Modified quantitative systems theoretic accident model and processes (STAMP) analysis: A catastrophic ship engine failure case

Ceylan B. O., Akyüz E., Arslanoğlu Y.

OCEAN ENGINEERING, vol.253, 2022 (SCI-Expanded) identifier identifier

  • Publication Type: Article / Article
  • Volume: 253
  • Publication Date: 2022
  • Doi Number: 10.1016/j.oceaneng.2022.111187
  • Journal Indexes: Science Citation Index Expanded (SCI-EXPANDED), Scopus, Academic Search Premier, PASCAL, Aerospace Database, Applied Science & Technology Source, Aquatic Science & Fisheries Abstracts (ASFA), Communication Abstracts, Computer & Applied Sciences, Environment Index, ICONDA Bibliographic, INSPEC, Metadex, Civil Engineering Abstracts
  • Keywords: Accident analysis, Ship incident, STAMP, Rule-based fuzzy FMEA, Engine failure, Complex engineering structures, RISK ANALYSIS, SAFETY MANAGEMENT, COMPLEX-SYSTEMS, FMEA APPROACH, FUZZY, ACCIMAP, HFACS, TREE, RELIABILITY, DIAGNOSIS
  • Istanbul Technical University Affiliated: Yes


Despite the rapid advancement of technology and the increasing complexity of systems, conventional accident analysis techniques developed many years ago are still used in numerous sectors. On the other hand, these approaches are limited in detecting all underlying causes of accidents in complex socio-technical systems.
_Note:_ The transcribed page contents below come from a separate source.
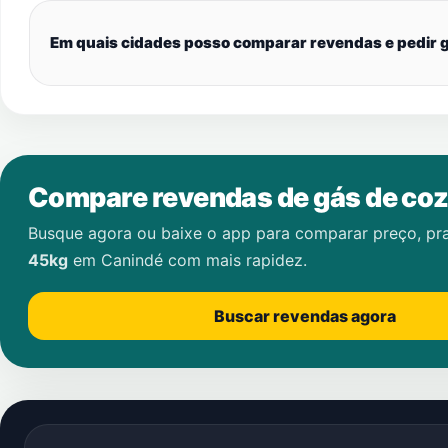
Em quais cidades posso comparar revendas e pedir g
Compare revendas de gás de coz
Busque agora ou baixe o app para comparar preço, pr
45kg
em
Canindé
com mais rapidez.
Buscar revendas agora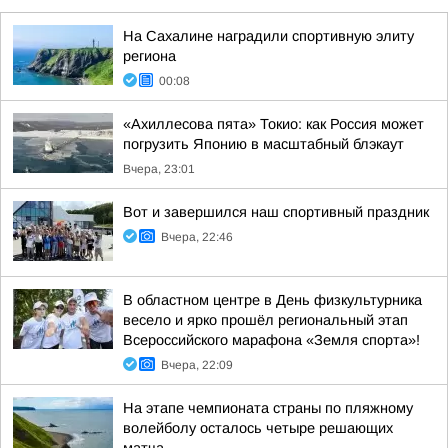
На Сахалине наградили спортивную элиту
региона
00:08
«Ахиллесова пята» Токио: как Россия может
погрузить Японию в масштабный блэкаут
Вчера, 23:01
Вот и завершился наш спортивный праздник
Вчера, 22:46
В областном центре в День физкультурника
весело и ярко прошёл региональный этап
Всероссийского марафона «Земля спорта»!
Вчера, 22:09
На этапе чемпионата страны по пляжному
волейболу осталось четыре решающих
In recent years, system theory-based novel accident analysis techniques have been proposed to address this issue. Systems-Theoretic Accident Model and Processes (STAMP) is one of these innovative analytic techniques with a strong detection capability. The method has the ability for analyzing human, organization, hardware, software, external factor components, and their interactions in a dynamic structure. However, despite the method's strong analysis capacity, it is a shortcoming that STAMP is a qualitative method. This study aims to present a hybrid quantitative methodology for complex system accidents based on a system engineering perspective to fill this gap. In this context, a real catastrophic marine diesel engine incident was analyzed to prove the applicability and effectiveness of the methodology. According to the analysis results, the main causes of the case incident were systematically determined as 80% human factor, 13% hardware & software factor, and 7% external factor.